Sam Weller introduces Hay's autumn lighting launches
With Hay ramping up its lighting offering – the Danish brand has never released more lighting collection in one season – Sam Weller had plenty of products to talk about. Overseeing the product development of the entire category, he his the connecting link between designer and manufacturers. So it's no surprise that he could neatly explain what makes each of the new designs special in our compact 25-minute format.
Starting with the Paper Cube Table Lamp, a design by Bertjan Pot, Sam pointed out that the shade isn't actually made from cellulose. Instead, a Japanese material made from recycled PET bottles is used, creating a warm glow. The shade can be folded, which allows it to be shipped flat-packed, reducing the product's carbon footprint.

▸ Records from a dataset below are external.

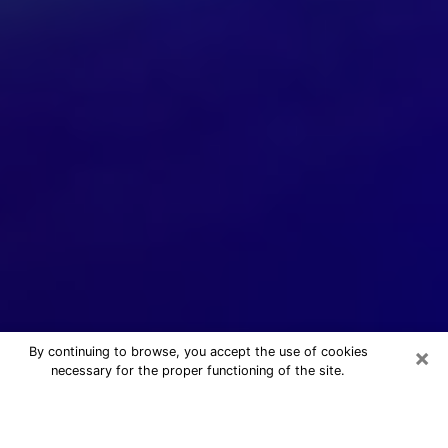
×
By continuing to browse, you accept the use of cookies
necessary for the proper functioning of the site.
24/7 Free Numerologist Online in
Bell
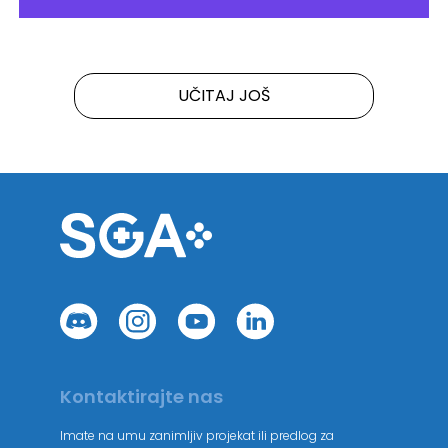
UČITAJ JOŠ
Kontaktirajte nas
Imate na umu zanimljiv projekat ili predlog za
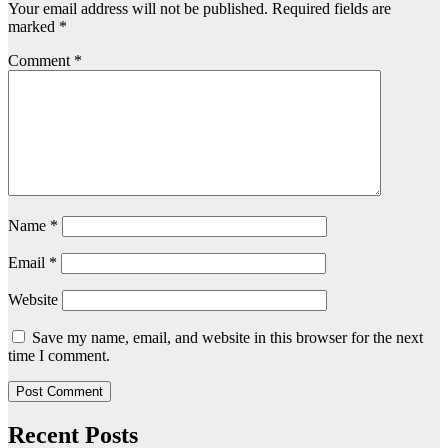
Your email address will not be published.
Required fields are
marked
*
Comment
*
Name
*
Email
*
Website
Save my name, email, and website in this browser for the next
time I comment.
Recent Posts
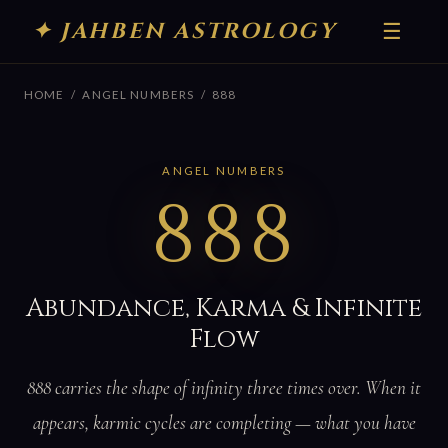
✦ JAHBEN ASTROLOGY
☰
HOME
/
ANGEL NUMBERS
/ 888
ANGEL NUMBERS
888
Abundance, Karma & Infinite
Flow
888 carries the shape of infinity three times over. When it
appears, karmic cycles are completing — what you have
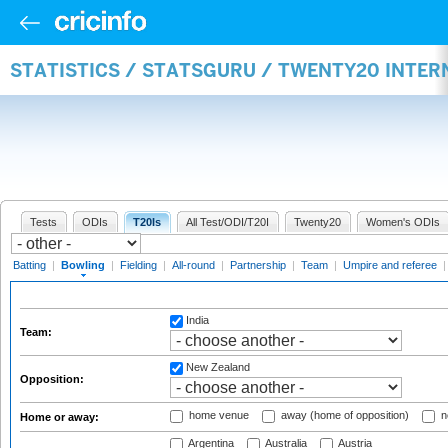
STATISTICS / STATSGURU / TWENTY20 INTE
Tests
ODIs
T20Is
All Test/ODI/T20I
Twenty20
Women's ODIs
Batting
|
Bowling
|
Fielding
|
All-round
|
Partnership
|
Team
|
Umpire and referee
India
Team:
New Zealand
Opposition:
home venue
away (home of opposition)
n
Home or away:
Argentina
Australia
Austria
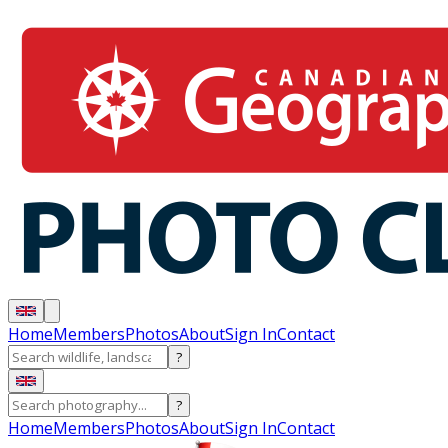
Home
Members
Photos
About
Sign In
Contact
?
?
Home
Members
Photos
About
Sign In
Contact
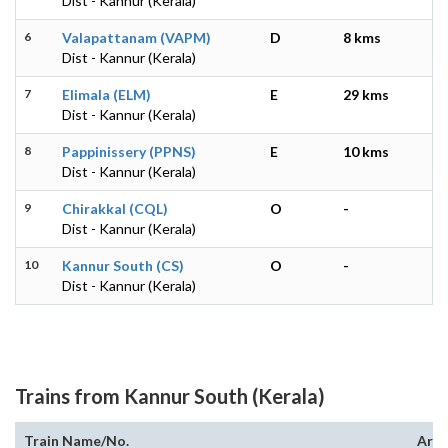
Dist - Kannur (Kerala)
6
Valapattanam (VAPM)
D
8 kms
Dist - Kannur (Kerala)
7
Elimala (ELM)
E
29 kms
Dist - Kannur (Kerala)
8
Pappinissery (PPNS)
E
10 kms
Dist - Kannur (Kerala)
9
Chirakkal (CQL)
O
-
Dist - Kannur (Kerala)
10
Kannur South (CS)
O
-
Dist - Kannur (Kerala)
Trains from Kannur South (Kerala)
Train Name/No.
Arri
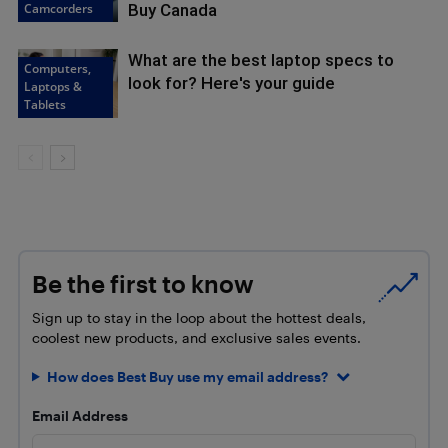
Camcorders
Buy Canada
What are the best laptop specs to
Computers,
look for? Here's your guide
Laptops &
Tablets
Be the first to know
Sign up to stay in the loop about the hottest deals,
coolest new products, and exclusive sales events.
How does Best Buy use my email address?
Email Address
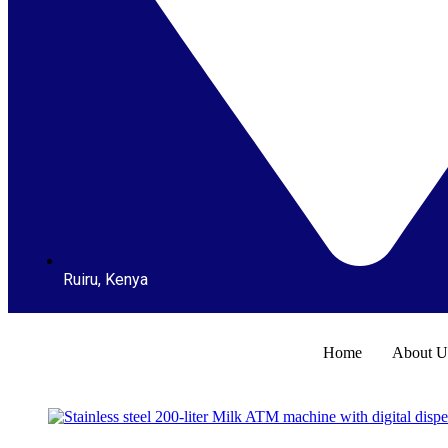
Ruiru, Kenya
Home
About U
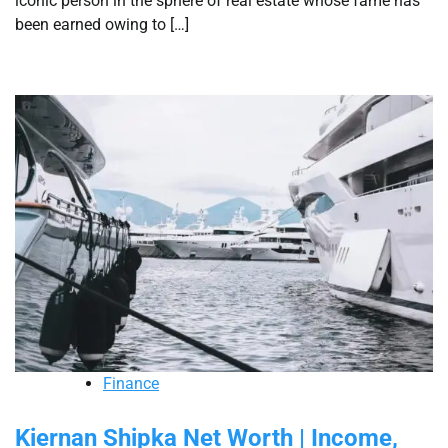
iconic person in the sphere of real estate whose fame has
been earned owing to […]
Finance
Kiernan Shipka Net Worth | Income,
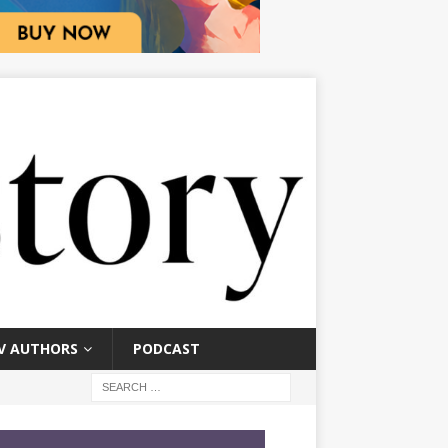
V AUTHORS
PODCAST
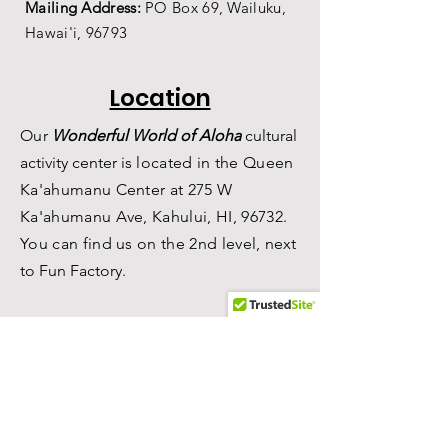
Mailing Address:
PO Box 69,
Wailuku,
Hawai'i,
96793
Location
Our
Wonderful World of Aloha
c
ultural
a
ctivity center is
located in the Queen
Ka'ahumanu Center at 275 W
Ka'ahumanu Ave, Kahului, HI, 96732.
You can find us on the 2nd level, n
ext
to Fun Factory.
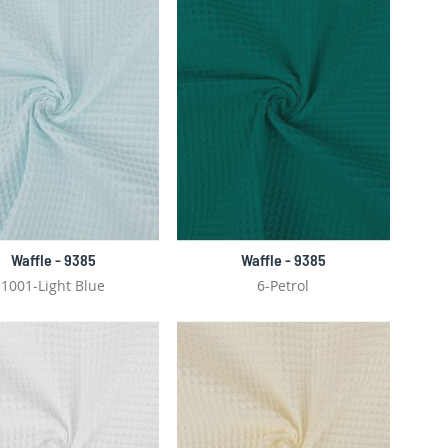
Waffle - 9385
Waffle - 9385
1001-Light Blue
6-Petrol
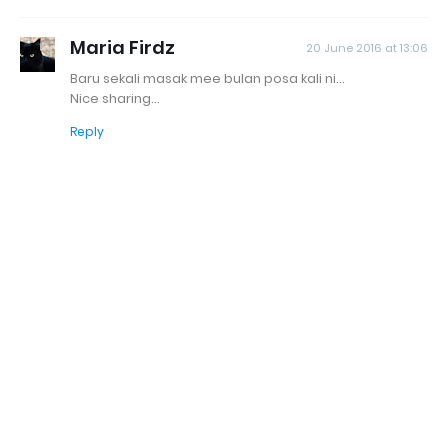
Maria Firdz
20 June 2016 at 13:06
Baru sekali masak mee bulan posa kali ni...
Nice sharing...
Reply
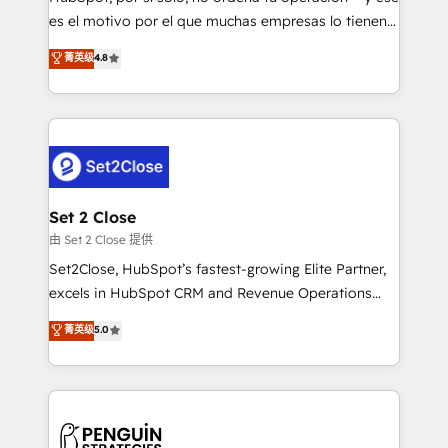
SaaS, Software Dev & IT and consulting, make the
es el motivo por el que muchas empresas lo tienen y
most out of their HubSpot experience operating in
aun así no crecen. Suele ser un círculo: procesos que
菁英级
4.8
the United States, EU, UAE, Mexico and Latin
no generan datos confiables, datos que no permiten
America. From casual user to super fan: make
decidir bien, y decisiones que no logran mejorar los
HubSpot an experience you LOVE!
procesos. Y así, vuelta tras vuelta, el negocio gira sin
avanzar —un problema que tiene menos que ver con
el CRM y más con cómo opera la empresa por
debajo. Te acompañamos a ordenar tu operación
para que genere la información que necesitás para
Set 2 Close
decidir, y HubSpot por fin rinda de verdad. Lo
由 Set 2 Close 提供
hacemos paso a paso, sin frenar tu operación, con la
Set2Close, HubSpot’s fastest-growing Elite Partner,
adopción que todos buscan y pocos logran. No es
excels in HubSpot CRM and Revenue Operations
teoría: somos Partner Elite con +700
(RevOps) services to boost B2B sales and growth.
菁英级
5.0
implementaciones en LATAM. Imaginá HubSpot
As a top HubSpot Elite Partner, we specialize in
mostrándote dónde está tu próxima venta, no solo
custom HubSpot CRM solutions. Our experts design,
dónde quedó la última. Empecemos por el proceso
implement, and optimize systems to enhance user
que hoy más te frena, y de ahí, victorias
experience, functionality, and adoption across sales,
consecutivas, una tras otra.
marketing, and service teams. From setup to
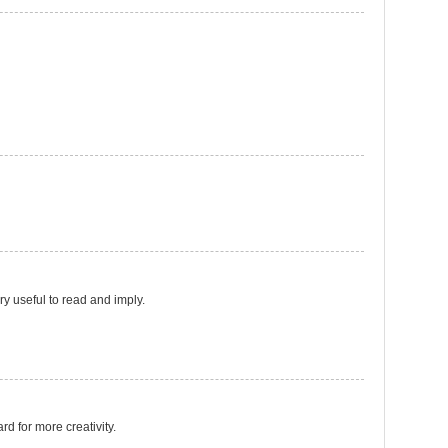
ery useful to read and imply.
ard for more creativity.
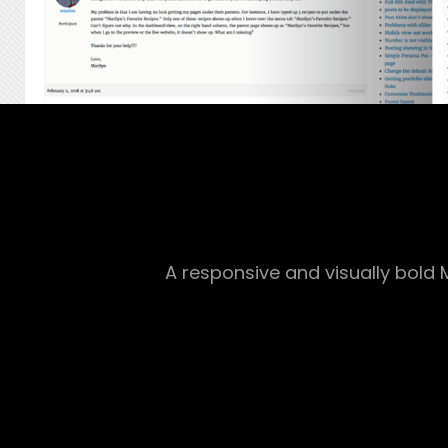
A responsive and visually bol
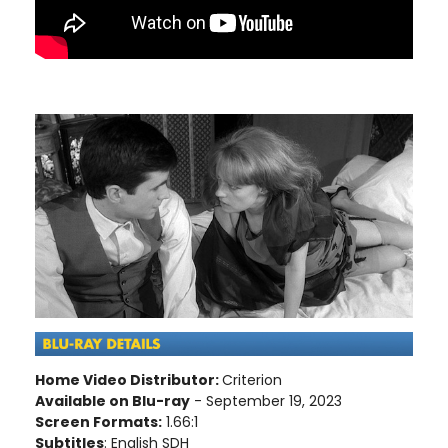
Home Video Distributor:
Criterion
Available on Blu-ray
- September 19, 2023
Screen Formats:
1.66:1
Subtitles
: English SDH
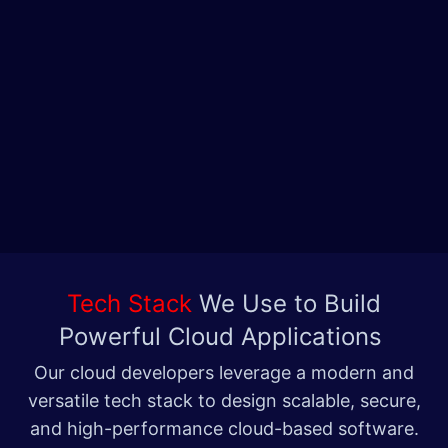
Tech Stack
We Use to Build
Powerful Cloud Applications
Our cloud developers leverage a modern and
versatile tech stack to design scalable, secure,
and high-performance cloud-based software.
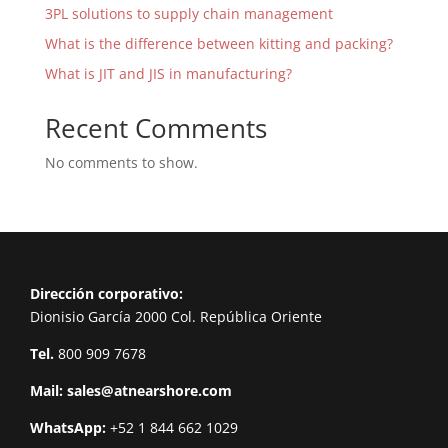
3PL solutions to supply chain management
What is the difference between kitting and packing?
What is JIT and JIS in manufacturing?
Recent Comments
No comments to show.
Dirección corporativo:
Dionisio García 2000 Col. República Oriente
Tel.
800 909 7678
Mail:
sales@atnearshore.com
WhatsApp:
+52 1 844 662 1029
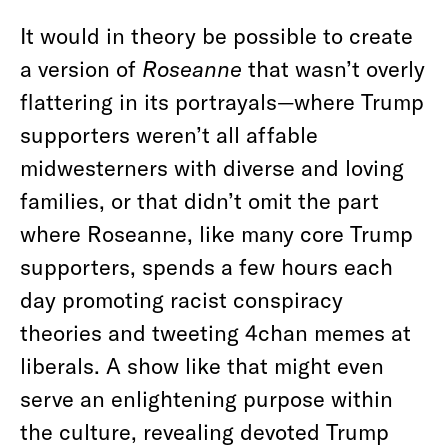
It would in theory be possible to create
a version of
Roseanne
that wasn’t overly
flattering in its portrayals—where Trump
supporters weren’t all affable
midwesterners with diverse and loving
families, or that didn’t omit the part
where Roseanne, like many core Trump
supporters, spends a few hours each
day promoting racist conspiracy
theories and tweeting 4chan memes at
liberals. A show like that might even
serve an enlightening purpose within
the culture, revealing devoted Trump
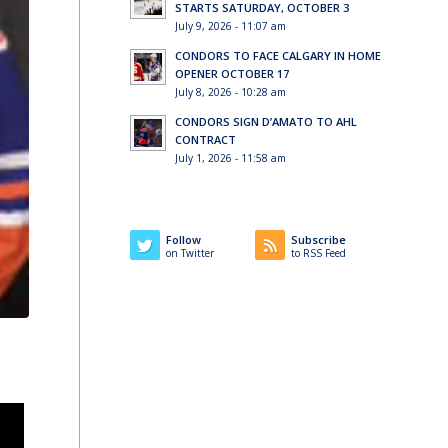
STARTS SATURDAY, OCTOBER 3
July 9, 2026 - 11:07 am
CONDORS TO FACE CALGARY IN HOME
OPENER OCTOBER 17
July 8, 2026 - 10:28 am
CONDORS SIGN D’AMATO TO AHL
CONTRACT
July 1, 2026 - 11:58 am
Follow
Subscribe
on Twitter
to RSS Feed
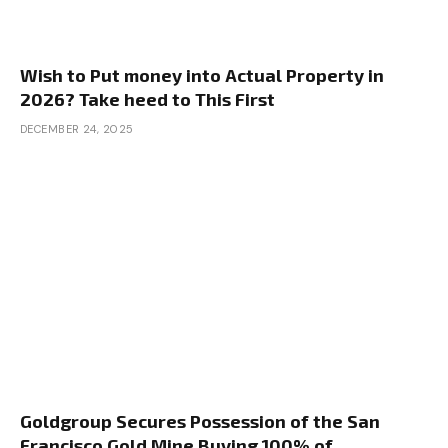
Wish to Put money into Actual Property in
2026? Take heed to This First
DECEMBER 24, 2025
Goldgroup Secures Possession of the San
Francisco Gold Mine Buying 100% of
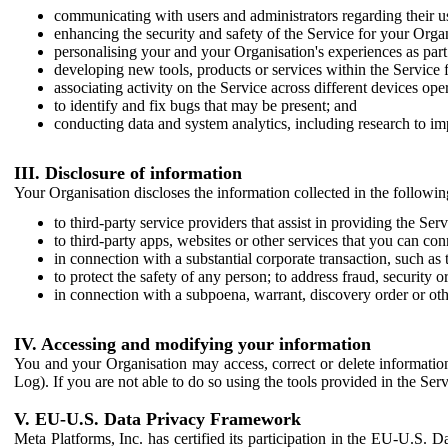
communicating with users and administrators regarding their us
enhancing the security and safety of the Service for your Organi
personalising your and your Organisation's experiences as part 
developing new tools, products or services within the Service 
associating activity on the Service across different devices ope
to identify and fix bugs that may be present; and
conducting data and system analytics, including research to im
III. Disclosure of information
Your Organisation discloses the information collected in the followi
to third-party service providers that assist in providing the Serv
to third-party apps, websites or other services that you can con
in connection with a substantial corporate transaction, such as 
to protect the safety of any person; to address fraud, security o
in connection with a subpoena, warrant, discovery order or ot
IV. Accessing and modifying your information
You and your Organisation may access, correct or delete information 
Log). If you are not able to do so using the tools provided in the Se
V. EU-U.S. Data Privacy Framework
Meta Platforms, Inc. has certified its participation in the EU-U.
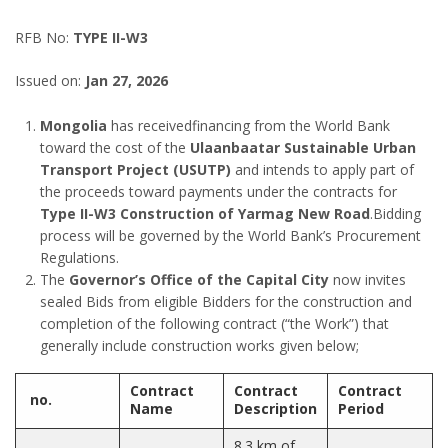
RFB No:
TYPE II-W3
Issued on:
Jan 27, 2026
Mongolia
has receivedfinancing from the World Bank
toward the cost of the
Ulaanbaatar Sustainable Urban
Transport Project (USUTP)
and intends to apply part of
the proceeds toward payments under the contracts for
Type II-W3
Construction of Yarmag New Road
.Bidding
process will be governed by the World Bank’s Procurement
Regulations.
The
Governor’s Office of the Capital City
now invites
sealed Bids from eligible Bidders for the construction and
completion of the following contract (“the Work”) that
generally include construction works given below;
Contract
Contract
Contract
no.
Name
Description
Period
8.3 km of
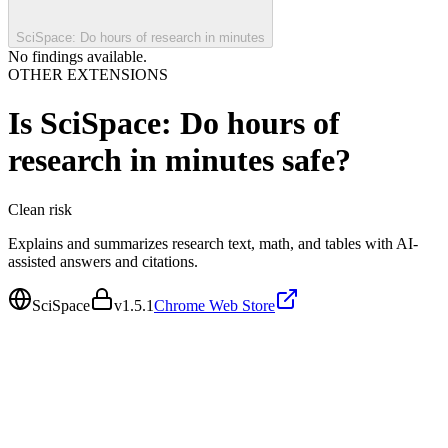
SciSpace: Do hours of research in minutes
No findings available.
OTHER EXTENSIONS
Is
SciSpace: Do hours of
research in minutes
safe?
Clean
risk
Explains and summarizes research text, math, and tables with AI-
assisted answers and citations.
SciSpace
v
1.5.1
Chrome Web Store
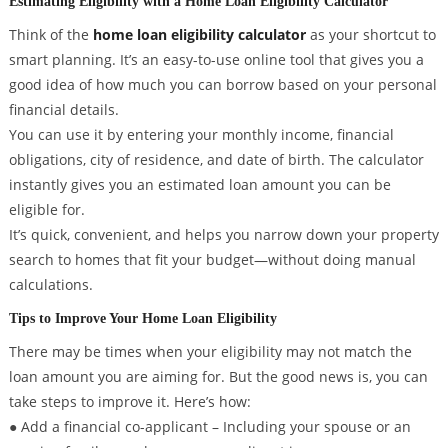
Estimating Eligibility with a Home Loan Eligibility Calculator
Think of the
home loan eligibility calculator
as your shortcut to
smart planning. It’s an easy-to-use online tool that gives you a
good idea of how much you can borrow based on your personal
financial details.
You can use it by entering your monthly income, financial
obligations, city of residence, and date of birth. The calculator
instantly gives you an estimated loan amount you can be
eligible for.
It’s quick, convenient, and helps you narrow down your property
search to homes that fit your budget—without doing manual
calculations.
Tips to Improve Your Home Loan Eligibility
There may be times when your eligibility may not match the
loan amount you are aiming for. But the good news is, you can
take steps to improve it. Here’s how:
● Add a financial co-applicant – Including your spouse or an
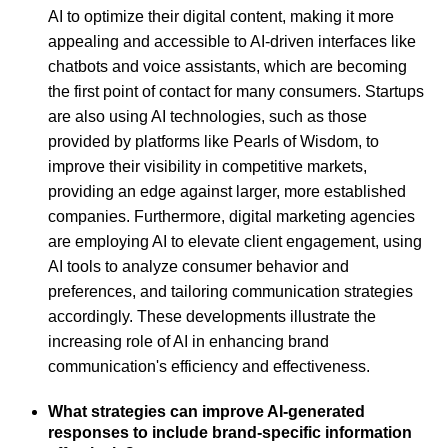
AI to optimize their digital content, making it more
appealing and accessible to AI-driven interfaces like
chatbots and voice assistants, which are becoming
the first point of contact for many consumers. Startups
are also using AI technologies, such as those
provided by platforms like Pearls of Wisdom, to
improve their visibility in competitive markets,
providing an edge against larger, more established
companies. Furthermore, digital marketing agencies
are employing AI to elevate client engagement, using
AI tools to analyze consumer behavior and
preferences, and tailoring communication strategies
accordingly. These developments illustrate the
increasing role of AI in enhancing brand
communication's efficiency and effectiveness.
What strategies can improve AI-generated
responses to include brand-specific information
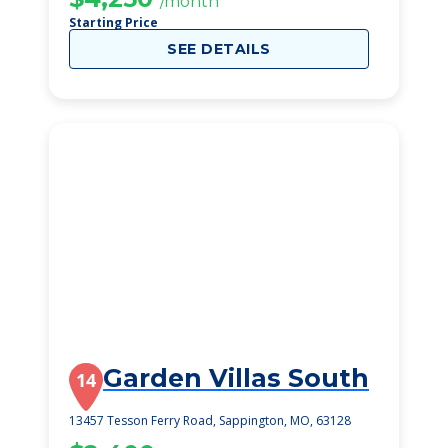
/month
Starting Price
SEE DETAILS
Garden Villas South
14
13457 Tesson Ferry Road, Sappington, MO, 63128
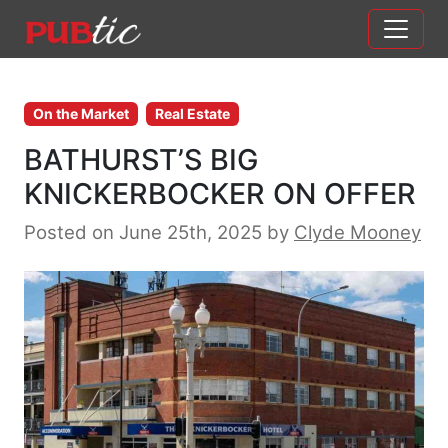
Main Navigation
Skip to content
On the Market
Real Estate
BATHURST’S BIG
KNICKERBOCKER ON OFFER
Posted on June 25th, 2025
by
Clyde Mooney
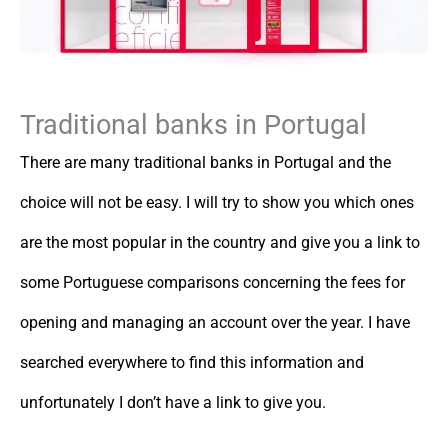
Traditional banks in Portugal
There are many traditional banks in Portugal and the
choice will not be easy. I will try to show you which ones
are the most popular in the country and give you a link to
some Portuguese comparisons concerning the fees for
opening and managing an account over the year. I have
searched everywhere to find this information and
unfortunately I don’t have a link to give you.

Two of the new lights are made from glass. The sculptural Parade Table Lights are based on the concept of Danish husband-and-wife designers Viola Heyn-Johnsen and Jonas Trampedach. Sam gave away that they started with a very abstract idea of creating a mood light with a sculptural quality. Parade's distinct geometrical shape was the result of a long dialogue between the designers and Sam's production team.
The Apollo Table Lamp by STUDIO 0405 features mouth-blown elements, which are produced in Poland. For these, the manufacturer needed very precise guidelines to balance machine and manual production so that all products are consistent in look and quality.
The conversation between designer and production team for the following design was conveniently direct: the new Anagram Table Lamp is a creation by Sam himself. His take on the classic shape of a banker's light contrasts glossy and matte metals, emphasising the juxtaposition between the split tubular legs with the domed shade.
Fans of minimalism will love the LBM Table Lamp by Moisés Hernández, who was inspired by the architecture of fellow Mexican Luis Barragan. The LED source casts its lights downwards against the powder-coated metal, gently illuminating its surroundings.
The talk finished with the Factor Linear Suspension light. Sam mentioned that this concept by Swiss designer Dimitri Bähler derived from an exhibition Hay did for a trade fair, where it was shown in a circular shape. Now straightened up, Sam sees Factor hanging over offices desks or large meeting tables. The light features a rotatable shade, so you can direct the light emitted by the tubular rod into any direction.